Testing the Cloud Scheduler scheduled labeling

  • This is less automated than integration_test.sh, so do it only if you have special need to test this functionality.
  • Deploy some cloud resources like Cloud SQL instance. Or deploy an unattached disk and attach it.
  • Configuration
    • Optionally edit config.yaml to set label_all_on_cron: True or False. True will cause all resources to be labeled on the Cloud Scheduler cron job, while False will cause only Cloud SQL and GCE Disks to be labeled.
    • Edit config.yaml to set iris_prefix to a unique value so you can track the labels generated by this test.
  • Deploy the app
    • Use the -c switch at the end of the line(after the project ID). This disables event-based labeling so you can focus on the Cloud Scheduler cron functionality.
    • Trigger Cloud Scheduler from the App Engine GUI, and check that labels were added.

Change log

This is a complete rewrite of Iris, replatforming it to AppEngine Python 3, adding functionality, and fixing bugs.

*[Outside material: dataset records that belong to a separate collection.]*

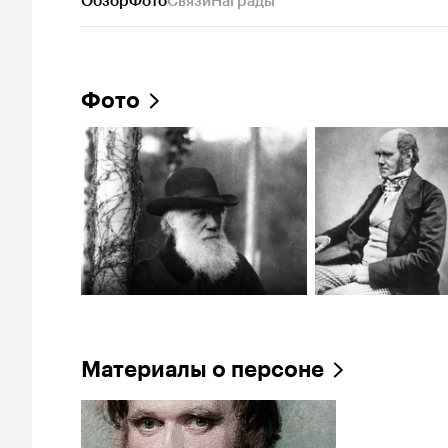
Обзор
Фото
Связи
Награды
Фото
Материалы о персоне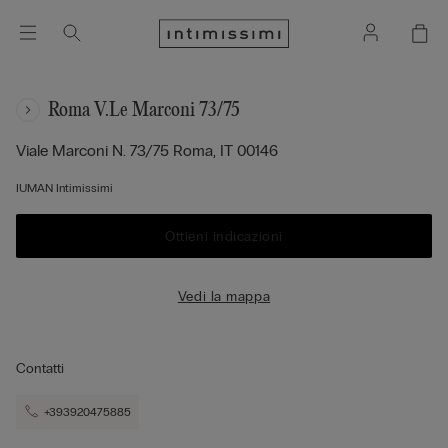
Roma V.le Marconi 73/75
Viale Marconi N. 73/75
Roma,
IT
00146
IUMAN Intimissimi
Ottieni indicazioni
Vedi la mappa
Contatti
+393920475885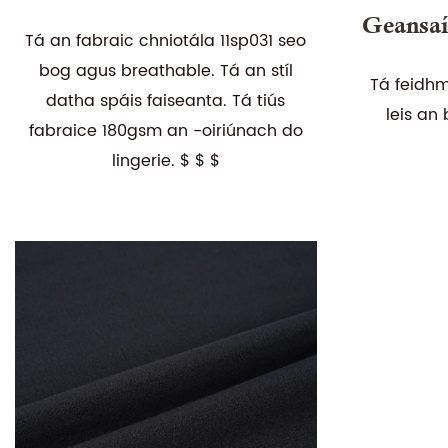
Geansaí
Tá an fabraic chniotála 11sp031 seo
bog agus breathable. Tá an stíl
Tá feidh
datha spáis faiseanta. Tá tiús
leis an
fabraice 180gsm an -oiriúnach do
lingerie. $ $ $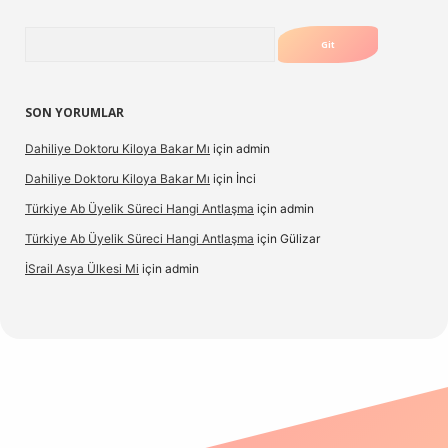
Arama
SON YORUMLAR
Dahiliye Doktoru Kiloya Bakar Mı
için
admin
Dahiliye Doktoru Kiloya Bakar Mı
için
İnci
Türkiye Ab Üyelik Süreci Hangi Antlaşma
için
admin
Türkiye Ab Üyelik Süreci Hangi Antlaşma
için
Gülizar
İSrail Asya Ülkesi Mi
için
admin
d.casino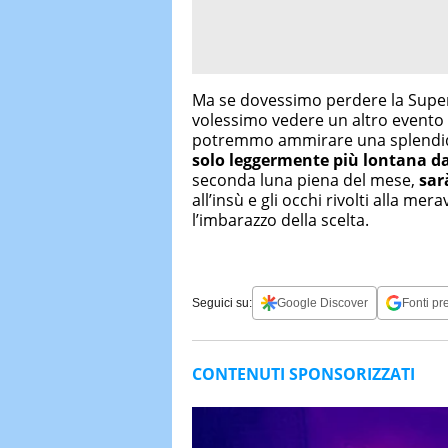
Ma se dovessimo perdere la Superl
volessimo vedere un altro evento n
potremmo ammirare una splendid
solo leggermente più lontana da
seconda luna piena del mese,
sar
all’insù e gli occhi rivolti alla me
l’imbarazzo della scelta.
Seguici su:
Google Discover
Fonti pre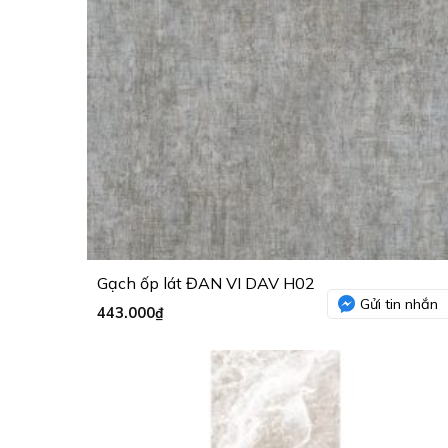
Gạch ốp lát ĐAN VI DAV H02
Gửi tin nhắn
443.000
₫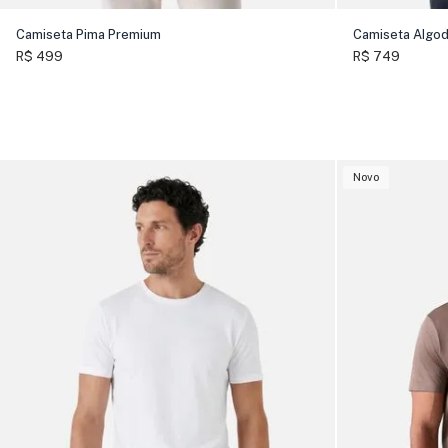
Camiseta Pima Premium
Camiseta Algo
R$ 499
R$ 749
Novo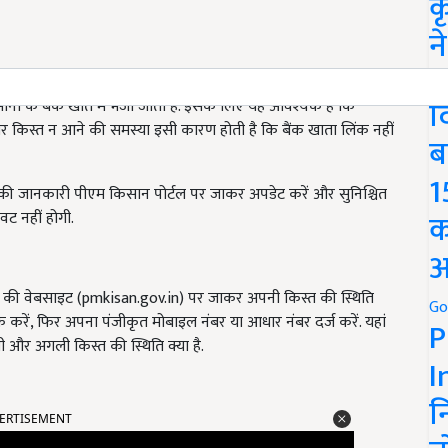
क
न
We
द
ं के बैंक खाते में भेजी जाती है. इसके लिए यह आवश्यक है कि
 किस्त न आने की समस्या इसी कारण होती है कि बैंक खाता लिंक नहीं
ब
1
ते की जानकारी पीएम किसान पोर्टल पर जाकर अपडेट करें और सुनिश्चित
क
वट नहीं होगी.
अ
 की वेबसाइट (pmkisan.gov.in) पर जाकर अपनी किस्त की स्थिति
Go
करें, फिर अपना पंजीकृत मोबाइल नंबर या आधार नंबर दर्ज करें. यहां
P
 अगली किस्त की स्थिति क्या है.
I
न
ERTISEMENT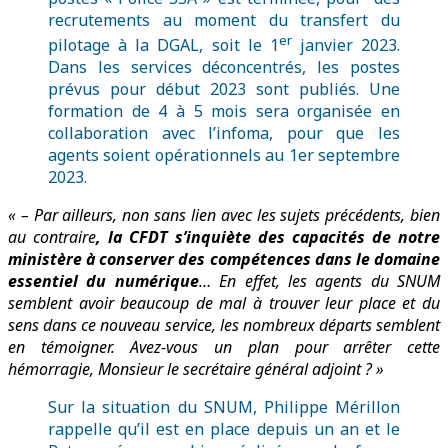
recrutements au moment du transfert du
er
pilotage à la DGAL, soit le 1
janvier 2023.
Dans les services déconcentrés, les postes
prévus pour début 2023 sont publiés. Une
formation de 4 à 5 mois sera organisée en
collaboration avec l’infoma, pour que les
agents soient opérationnels au 1er septembre
2023.
« – Par ailleurs, non sans lien avec les sujets précédents, bien
au contraire
, la CFDT s’inquiète des capacités de notre
ministère à conserver des compétences dans le domaine
essentiel du numérique
… En effet, les agents du SNUM
semblent avoir beaucoup de mal à trouver leur place et du
sens dans ce nouveau service, les nombreux départs semblent
en témoigner. Avez-vous un plan pour arrêter cette
hémorragie, Monsieur le secrétaire général adjoint ? »
Sur la situation du SNUM, Philippe Mérillon
rappelle qu’il est en place depuis un an et le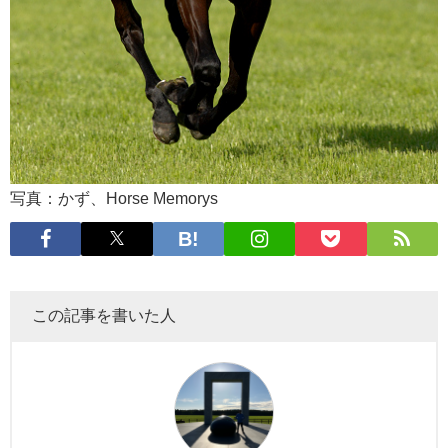
写真：かず、Horse Memorys
この記事を書いた人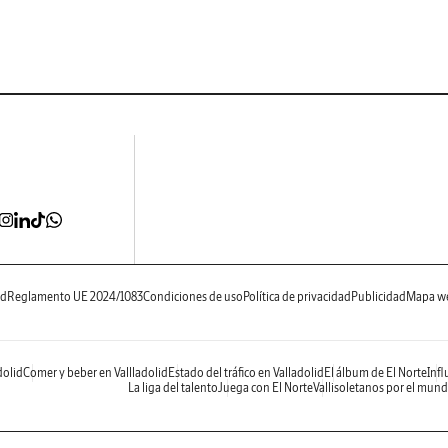
ad
Reglamento UE 2024/1083
Condiciones de uso
Política de privacidad
Publicidad
Mapa w
dolid
Comer y beber en Vallladolid
Estado del tráfico en Valladolid
El álbum de El Norte
Infl
La liga del talento
Juega con El Norte
Vallisoletanos por el mun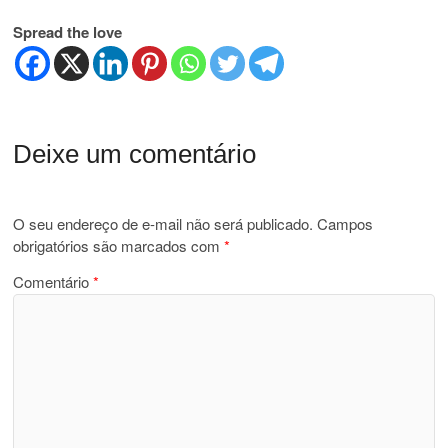
Spread the love
Deixe um comentário
O seu endereço de e-mail não será publicado.
Campos
obrigatórios são marcados com
*
Comentário
*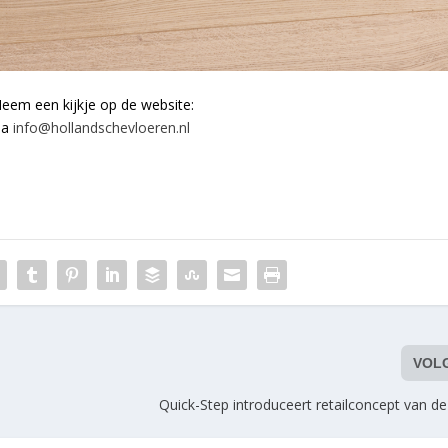
em een kijkje op de website:
ia
info@hollandschevloeren.nl
VOL
Quick-Step introduceert retailconcept van d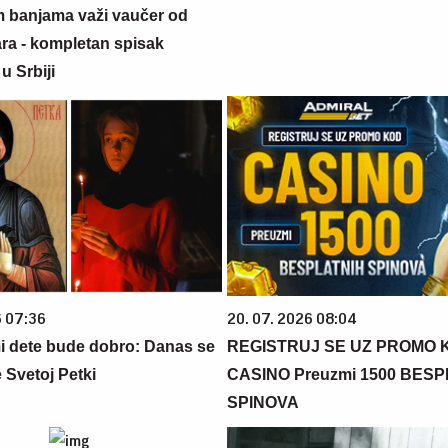
m banjama važi vaučer od
ara - kompletan spisak
u Srbiji
6 07:36
20. 07. 2026 08:04
 dete bude dobro: Danas se
REGISTRUJ SE UZ PROMO 
 Svetoj Petki
CASINO Preuzmi 1500 BES
SPINOVA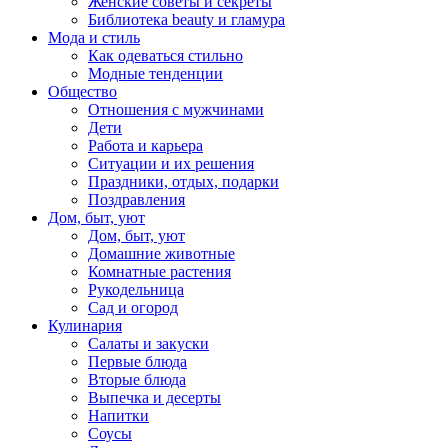
Женские советы и секреты
Библиотека beauty и гламура
Мода и стиль
Как одеваться стильно
Модные тенденции
Общество
Отношения с мужчинами
Дети
Работа и карьера
Ситуации и их решения
Праздники, отдых, подарки
Поздравления
Дом, быт, уют
Дом, быт, уют
Домашние животные
Комнатные растения
Рукодельница
Сад и огород
Кулинария
Салаты и закуски
Первые блюда
Вторые блюда
Выпечка и десерты
Напитки
Соусы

  1. Porting to Python 3 version of Google App Engine Standard Environment. (The Python 2 version is long since obsolete, not well-supported, and some necessary APIs cannot be used with it.)
  2. Labeling for PubSub Topics and Subscriptions
  3. Project labels can be automatically copied into each resource in the project. See config.yaml
  4. Option to choose the projects in which resources that will be labeled; or to label across the entire organization.
  5. Option to save costs by using only Cloud Scheduler cron, without labeling on demand.
  6. Automated tests
  7. Easier plugin development:
    • Less need to configure a list of permitted labels or of "on-demand" plugins
    • Abstract methods enforce what needs to be implemented
    • _gcp_ prefix rather than _get_ highlights the dynamically-invoked methods, also distinguishing them more clearly from getters.
    • More functionality in base classes, minimizing the amount of implementation needed for each plugin
  8. Bug fix: Deployment was failing for certain project names.
  9. Simple authentication for cron endpoint and PubSub Push endpopint.
  10. Expanded documentation
  11. Optimization: Do not attempt to set labels if labels have not changed.
  12. Support "disk is attached" tag, and mutating it when status changes
  13. Improve performance and scalability, to save costs.
  14. Iris prefixes can be specific to a resource type

Next steps

See TODO.md for potential future improvements.